Campofrío optó por sacar este producto en edición limitada, lo que según Papi Gavi, puede hacer que "mucha gente lo vea como algo exclusivo", que puede o no funcionar, pero que en este caso ha tenido mucho éxito. "Es una apuesta de la marca y confían en los públicos que tenemos tanto Lola Lolita como yo", señala.
El estudio realizado por Facttory -que pertenece a la consultora española especializada en comunicación y marketing digital BeConfluence- Bajo la lupa de la Generación Z: lo que enamora, incomoda y moviliza frente a las marcas señala que existe un gran nivel de influencia sobre los jóvenes. El informe, que fue publicado el pasado mes de mayo y recoge datos desde 2023 hasta marzo de 2025, muestra que el 54,20% de los jóvenes valora una marca por las recomendaciones u opiniones que se dan a través de las redes sociales.
Otros streamers como Ibai Llanos o Peldanyos también han sacado sus propios calendarios de adviento. Al final, ni ellos ni las marcas se quieren quedar atrás en este auge vertiginoso que deja muchos beneficios. Tal es así que muchos de ellos buscan la forma de promocionar sus calendarios aludiendo a la originalidad o exclusividad de los productos.
Los medios digitales han permitido generar una publicidad mucho más personal y eficaz que a las empresas les resulta muy rentable, pero el problema surge cuando los creadores de contenido no indican que aquello de lo que hablan es publicidad.
En los vídeos sobre calendarios de advientos algunos influencers señalan que se trata de un regalo de la marca, pero no de que les están haciendo publicidad, cuando sus vídeos son incentivo para animar a la gente a comprarlos.
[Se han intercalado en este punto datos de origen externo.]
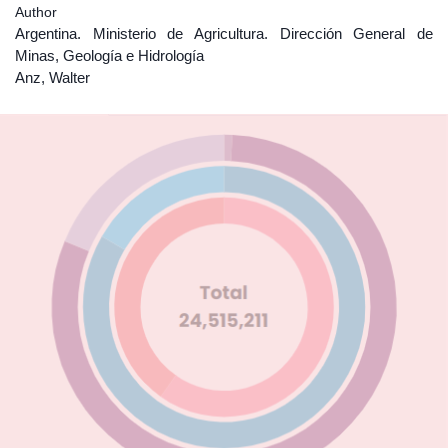
Author
Argentina. Ministerio de Agricultura. Dirección General de
Minas, Geología e Hidrología
Anz, Walter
Esta práctica fue regulada el año pasado a través del Real Decreto 444/2024 por el que todos los creadores de contenido -con más de 100.000 seguidores en una plataforma o 200.000 acumulados en varias- tienen que indicar el contenido patrocinado para diferenciarlo del normal. Además, en este contenido se incluyen regalos, viajes, eventos o experiencias que les hayan proporcionado las marcas.